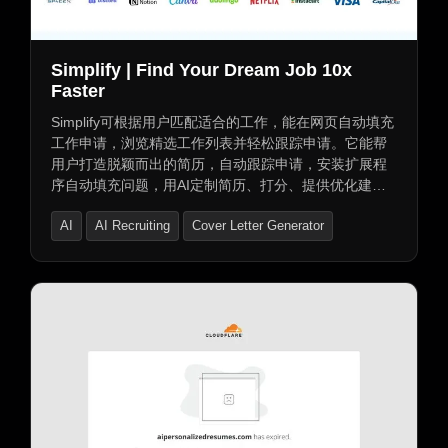
Simplify | Find Your Dream Job 10x
Faster
Simplify可根据用户匹配适合的工作，能在网页自动填充
工作申请，浏览精选工作列表并轻松跟踪申请。它能帮
用户打造脱颖而出的简历，自动跟踪申请，安装扩展程
序自动填充问题，用AI定制简历、打分、提供优化建
议，撰写个性化回复，跟踪联系人与面试笔记，保存感
AI
AI Recruiting
Cover Letter Generator
兴趣工作随时申请，还可导入自定义申请，创建AI简历
并生成求职信。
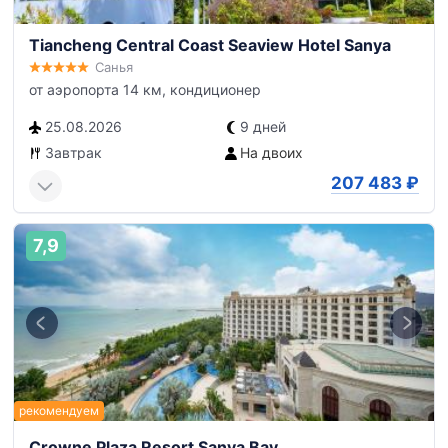
Tiancheng Central Coast Seaview Hotel Sanya
Санья
от аэропорта 14 км, кондиционер
25.08.2026
9 дней
Завтрак
На двоих
207 483
₽
7,9
Crowne Plaza Resort Sanya Bay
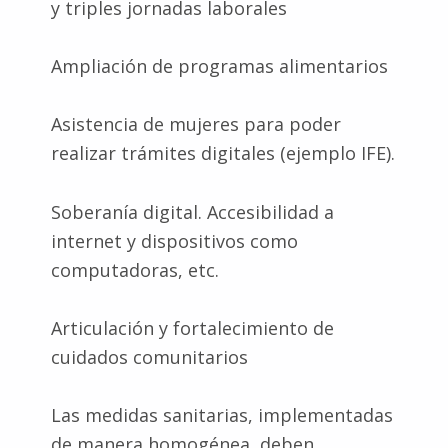
y triples jornadas laborales
Ampliación de programas alimentarios
Asistencia de mujeres para poder
realizar trámites digitales (ejemplo IFE).
Soberanía digital. Accesibilidad a
internet y dispositivos como
computadoras, etc.
Articulación y fortalecimiento de
cuidados comunitarios
Las medidas sanitarias, implementadas
de manera homogénea, deben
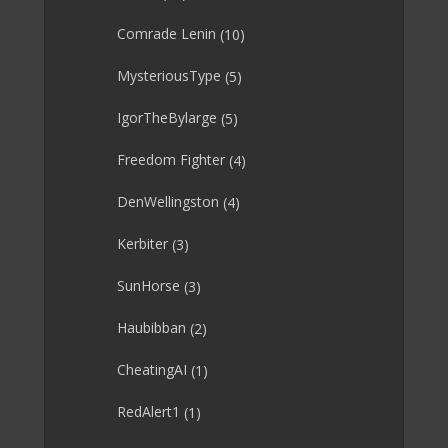
Comrade Lenin
(10)
MysteriousType
(5)
IgorTheBylarge
(5)
Freedom Fighter
(4)
DenWellingston
(4)
Kerbiter
(3)
SunHorse
(3)
Haubibban
(2)
CheatingAI
(1)
RedAlert1
(1)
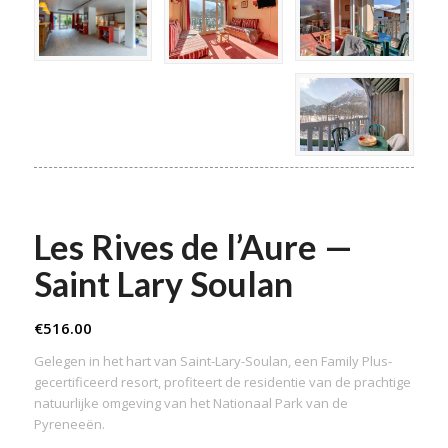
Les Rives de l’Aure —
Saint Lary Soulan
€
516.00
Gelegen in het hart van Saint-Lary-Soulan, een Family Plus-
gecertificeerd resort, profiteert de residentie van de prachtige
natuurlijke omgeving van het Nationaal Park van de
Pyreneeën.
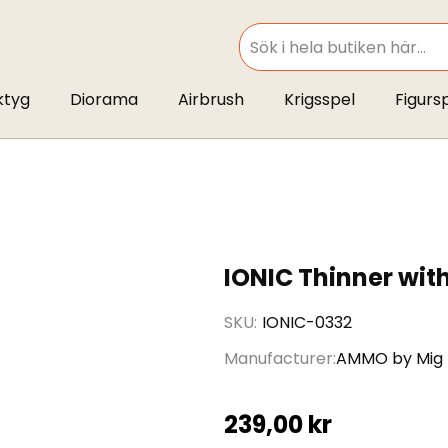
SEARCH
ktyg
Diorama
Airbrush
Krigsspel
Figurs
IONIC Thinner wit
SKU
IONIC-0332
Manufacturer
AMMO by Mig
239,00 kr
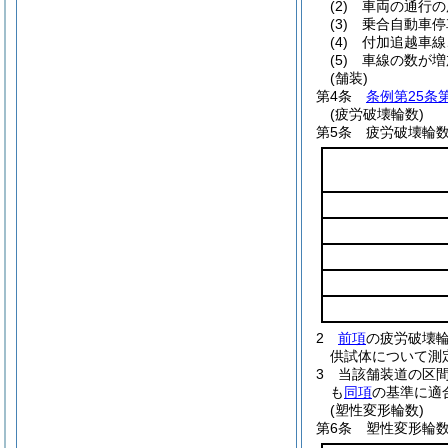
(2)
車両の通行の
(3)
乗合自動車停
(4)
付加追越車線
(5)
車線の数が増
(舗装)
第4条
条例第25条
(疲労破壊輪数)
第5条
疲労破壊輪
2
前項
の疲労破壊
供試体について測
3
当該舗装道の区
も
同項
の基準に適
(塑性変形輪数)
第6条
塑性変形輪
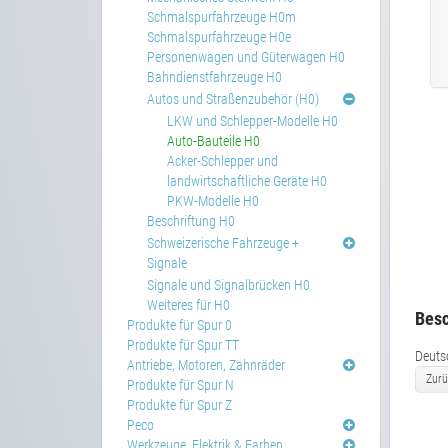
Schmalspurfahrzeuge H0m
Schmalspurfahrzeuge H0e
Personenwagen und Güterwagen H0
Bahndienstfahrzeuge H0
Autos und Straßenzubehör (H0)
LKW und Schlepper-Modelle H0
Auto-Bauteile H0
Acker-Schlepper und
landwirtschaftliche Geräte H0
PKW-Modelle H0
Beschriftung H0
Schweizerische Fahrzeuge +
Signale
Signale und Signalbrücken H0
Weiteres für H0
Besc
Produkte für Spur 0
Produkte für Spur TT
Deuts
Antriebe, Motoren, Zahnräder
Zurü
Produkte für Spur N
Produkte für Spur Z
Peco
Werkzeuge, Elektrik & Farben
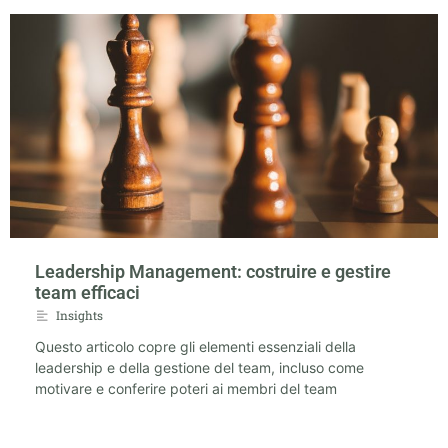
Leadership Management: costruire e gestire
team efficaci
Insights
Questo articolo copre gli elementi essenziali della
leadership e della gestione del team, incluso come
motivare e conferire poteri ai membri del team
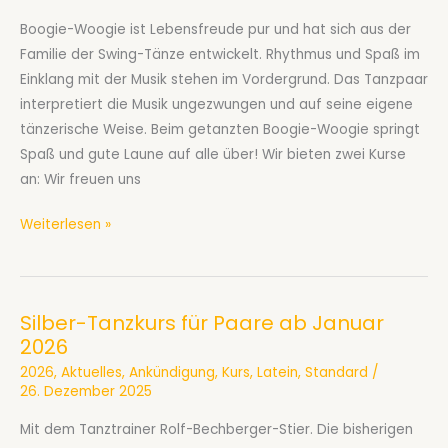
Boogie-Woogie ist Lebensfreude pur und hat sich aus der
Familie der Swing-Tänze entwickelt. Rhythmus und Spaß im
Einklang mit der Musik stehen im Vordergrund. Das Tanzpaar
interpretiert die Musik ungezwungen und auf seine eigene
tänzerische Weise. Beim getanzten Boogie-Woogie springt
Spaß und gute Laune auf alle über! Wir bieten zwei Kurse
an: Wir freuen uns
Boogie-
Weiterlesen »
Woogie
ab
Januar
Silber-Tanzkurs für Paare ab Januar
2026
2026
2026
,
Aktuelles
,
Ankündigung
,
Kurs
,
Latein
,
Standard
/
26. Dezember 2025
Mit dem Tanztrainer Rolf-Bechberger-Stier. Die bisherigen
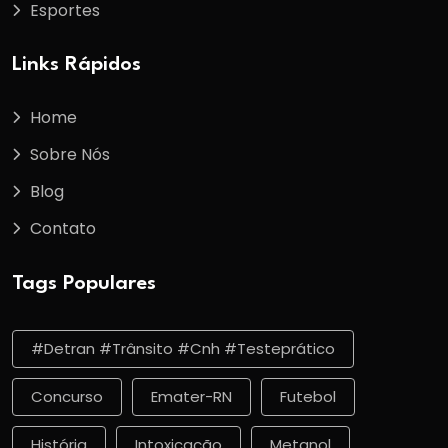
Esportes
Links Rápidos
Home
Sobre Nós
Blog
Contato
Tags Populares
#detran #trânsito #cnh #testeprático
Concurso
Emater-RN
Futebol
História
Intoxicação
Metanol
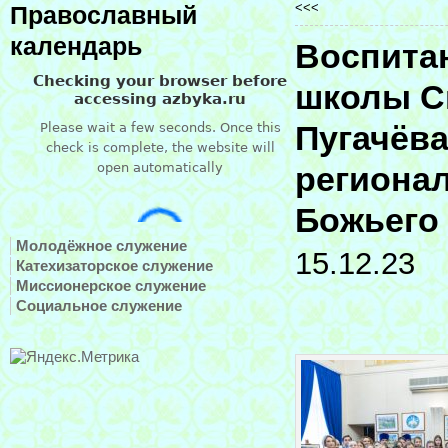
<<<
Православный
календарь
Воспита
школы С
Пугачёва
регионал
Божьего
Молодёжное служение
15.12.23
Катехизаторское служение
Миссионерское служение
Социальное служение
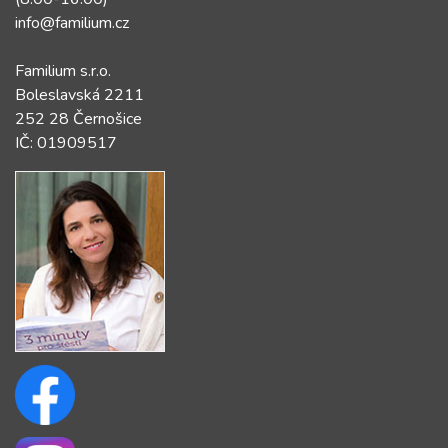
info@familium.cz
Familium s.r.o.
Boleslavská 2211
252 28 Černošice
IČ: 01909517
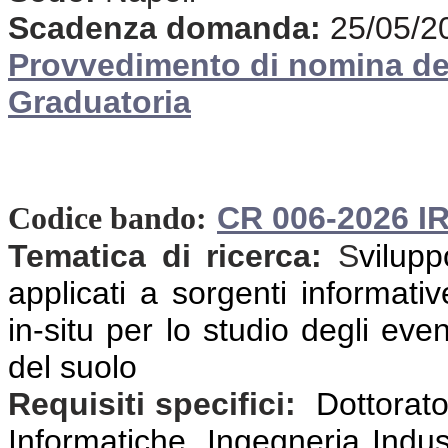
Scadenza domanda:
25/05/2
Provvedimento di nomina d
Graduatoria
CR 006-2026 I
Codice bando:
Tematica di ricerca:
S
vilup
applicati a sorgenti informativ
in-situ per lo studio degli even
del suolo
Requisiti specifici:
Dottorato
Informatiche, Ingegneria Indust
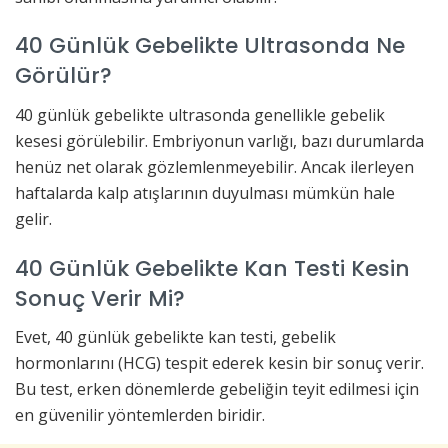
40 Günlük Gebelikte Ultrasonda Ne
Görülür?
40 günlük gebelikte ultrasonda genellikle gebelik
kesesi görülebilir. Embriyonun varlığı, bazı durumlarda
henüz net olarak gözlemlenmeyebilir. Ancak ilerleyen
haftalarda kalp atışlarının duyulması mümkün hale
gelir.
40 Günlük Gebelikte Kan Testi Kesin
Sonuç Verir Mi?
Evet, 40 günlük gebelikte kan testi, gebelik
hormonlarını (HCG) tespit ederek kesin bir sonuç verir.
Bu test, erken dönemlerde gebeliğin teyit edilmesi için
en güvenilir yöntemlerden biridir.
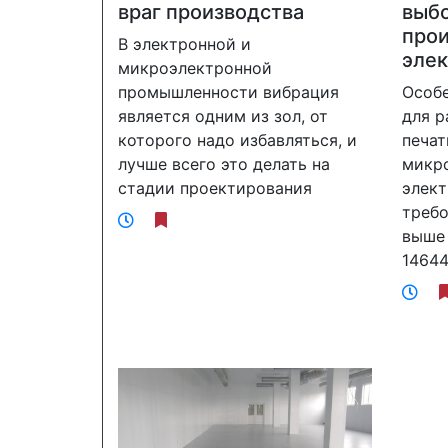
враг производства
выб
про
В электронной и
эле
микроэлектронной
промышленности вибрация
Особ
является одним из зол, от
для 
которого надо избавляться, и
печат
лучше всего это делать на
микро
стадии проектирования
элект
требо
выше
1464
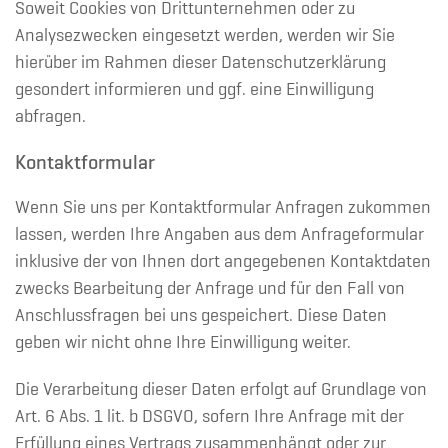
Soweit Cookies von Drittunternehmen oder zu
Analysezwecken eingesetzt werden, werden wir Sie
hierüber im Rahmen dieser Datenschutzerklärung
gesondert informieren und ggf. eine Einwilligung
abfragen.
Kontaktformular
Wenn Sie uns per Kontaktformular Anfragen zukommen
lassen, werden Ihre Angaben aus dem Anfrageformular
inklusive der von Ihnen dort angegebenen Kontaktdaten
zwecks Bearbeitung der Anfrage und für den Fall von
Anschlussfragen bei uns gespeichert. Diese Daten
geben wir nicht ohne Ihre Einwilligung weiter.
Die Verarbeitung dieser Daten erfolgt auf Grundlage von
Art. 6 Abs. 1 lit. b DSGVO, sofern Ihre Anfrage mit der
Erfüllung eines Vertrags zusammenhängt oder zur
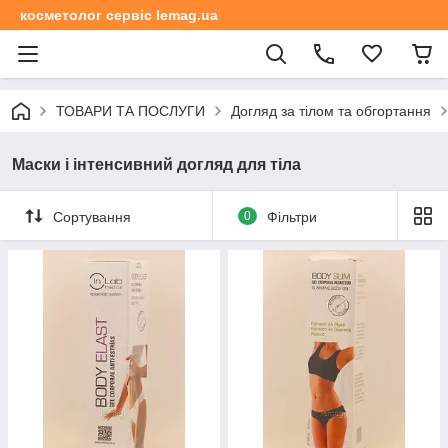
косметолог сервіс lemag.ua
ТОВАРИ ТА ПОСЛУГИ
Догляд за тілом та обгортання
Маски і інтенсивний догляд для тіла
Сортування
0
Фільтри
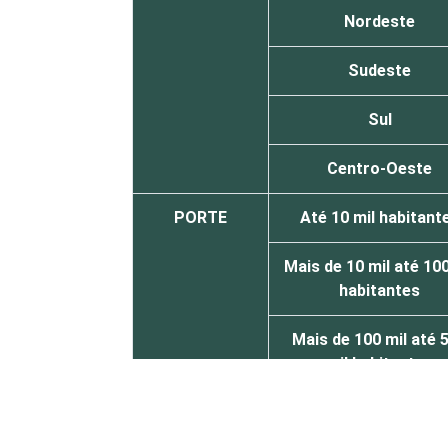
Nordeste
Sudeste
Sul
Centro-Oeste
PORTE
Até 10 mil habitant
Mais de 10 mil até 100
habitantes
Mais de 100 mil até 
mil habitantes
Mais de 500 mil
habitantes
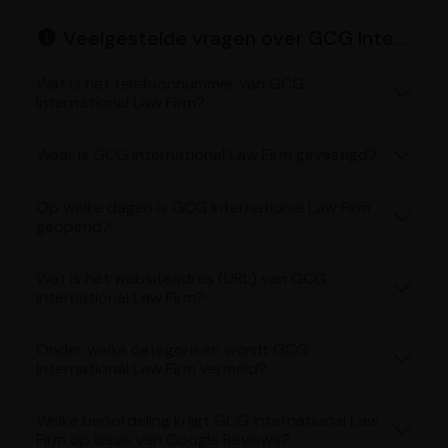
Veelgestelde vragen over GCG International Law Firm
Wat is het telefoonnummer van GCG
International Law Firm?
Waar is GCG International Law Firm gevestigd?
Op welke dagen is GCG International Law Firm
geopend?
Wat is het websiteadres (URL) van GCG
International Law Firm?
Onder welke categorieën wordt GCG
International Law Firm vermeld?
Welke beoordeling krijgt GCG International Law
Firm op basis van Google Reviews?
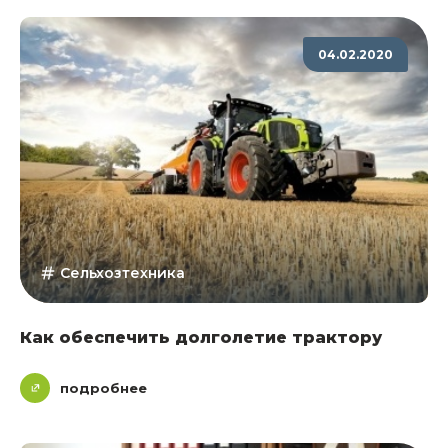
04.02.2020
Сельхозтехника
Как обеспечить долголетие трактору
подробнее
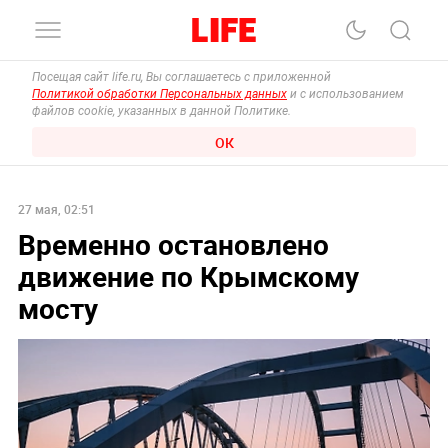
Посещая сайт life.ru, Вы соглашаетесь с приложенной
Политикой обработки Персональных данных
и с использованием
файлов cookie, указанных в данной Политике.
ОК
27 мая, 02:51
Временно остановлено
движение по Крымскому
мосту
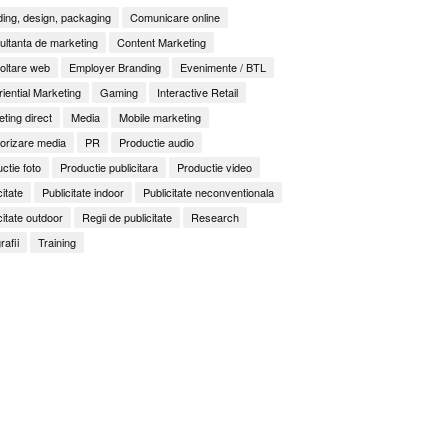
ing, design, packaging
Comunicare online
ltanta de marketing
Content Marketing
oltare web
Employer Branding
Evenimente / BTL
iential Marketing
Gaming
Interactive Retail
ting direct
Media
Mobile marketing
orizare media
PR
Productie audio
ctie foto
Productie publicitara
Productie video
citate
Publicitate indoor
Publicitate neconventionala
citate outdoor
Regii de publicitate
Research
rafii
Training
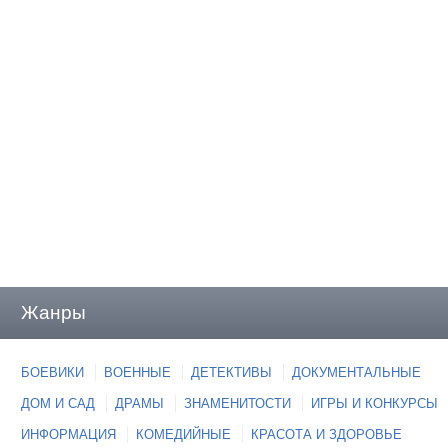
Жанры
БОЕВИКИ
ВОЕННЫЕ
ДЕТЕКТИВЫ
ДОКУМЕНТАЛЬНЫЕ
ДОМ И САД
ДРАМЫ
ЗНАМЕНИТОСТИ
ИГРЫ И КОНКУРСЫ
ИНФОРМАЦИЯ
КОМЕДИЙНЫЕ
КРАСОТА И ЗДОРОВЬЕ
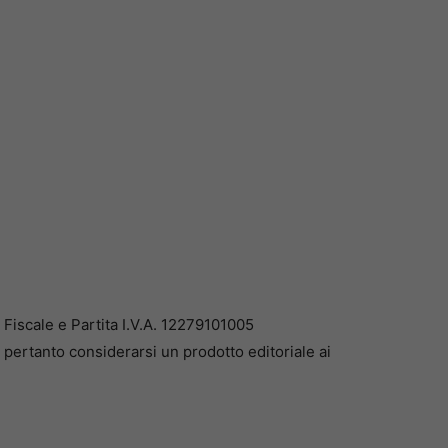
iscale e Partita I.V.A. 12279101005
pertanto considerarsi un prodotto editoriale ai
◇ ◇ ◇ ◇
THE TASK:
What is the number of lines in the entries above that contain the word "team"? Answer with that number only.

RESPONSE TO THE TASK:
3